Aber es nützt nichts. Mein Kontostand ist nicht mehr so rosig. Ich will trotzdem Zug fahren. Natürlich könnte ich bei meiner Familie um einen Zuschuss bitten, aber Milena meint, ich soll es doch mal mit ein bisschen Crowdfunding versuchen. Nun – warum eigentlich nicht? So überlege ich mir, dass ich gegen eine kleine Spende Postkarten verschicken könnte. Postkarten vom Ende meiner Reise, das jetzt wirklich in greifbare Nähe gerückt ist.
Mir bleibt daher, den heutigen Tag mit gleich zwei Blogeinträgen zu beschließen: Einem Spendenaufruf und meinem kleinen Reisetagebuch hier.
Wie immer wünsche ich viel Spaß beim lesen und freue mich, dass so viele da draussen immer noch bei meinen Geschichten mit dabei sind. Dafür vielen Dank!

Rund um Harsova

Dieser Beitrag hat 2 Kommentare

  1. Georgina Demmer

    Ach, wie schön zu lesen, dass es auch mal wieder ein bisschen entspannter weitergehen konnte! Und nun bist du fast am Ziel! Klasse Idee mit dem Crowdfunding. Kam, soweit ich erfahren habe, von Sophia. Ich bin jedenfalls dabei, denn mit dem Flieger, das würde doch viel zu schnell gehen! Ich wünsch‘ Dir noch ganz viel Glück für ein entspanntes Ankommen am Ziel! Herzlich, Georgina

  2. Widmann Heinrich

    Crowdfunding
    Das Wort „Crowdfunding“ gefällt mir. Schade, dass es englisch ist.
    Es hört sich für mich an wie: ……..Kraut finden
    Ich überlege mir gerade noch eines deutsches Pendant dazu.

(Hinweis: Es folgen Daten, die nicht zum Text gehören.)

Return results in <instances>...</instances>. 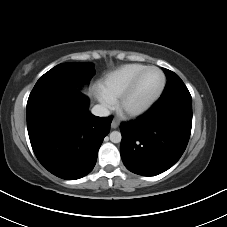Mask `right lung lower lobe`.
<instances>
[{
	"mask_svg": "<svg viewBox=\"0 0 227 227\" xmlns=\"http://www.w3.org/2000/svg\"><path fill=\"white\" fill-rule=\"evenodd\" d=\"M27 129L32 149L53 175L76 180L92 171L98 150L109 133L111 117L88 111V99L74 88L27 103Z\"/></svg>",
	"mask_w": 227,
	"mask_h": 227,
	"instance_id": "98d812e1",
	"label": "right lung lower lobe"
}]
</instances>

    Nachdem du soviel übers Essen geschrieben hast, wollte ich dir mitteilen, dass es bei uns heute Schupfnudeln mit Kraut gibt.
    Selbstverständlich sind die Nudeln selber gemacht. (halb Roggen, halb Weizen)
    Mehl und heißes Wasser, mehr braucht es nicht, Und dann „schupfen“ bis die Finger weh tun. Als altem Gourmet wollte ich dir noch mitteilen dass der Apfel der im Kraut mit gekocht wird ungespritzt ist, und mir gestern beim walken über den Weg gelaufen ist. Das Lorbeerblatt ist uralt und stammt noch aus dem Fundus Deiner Mutter.
    Johannes hat für uns beide gerade per paypal 50 € überwiesen.
    Er frägt an, ob er für seine 5 € auch eine Karte bekommt. ?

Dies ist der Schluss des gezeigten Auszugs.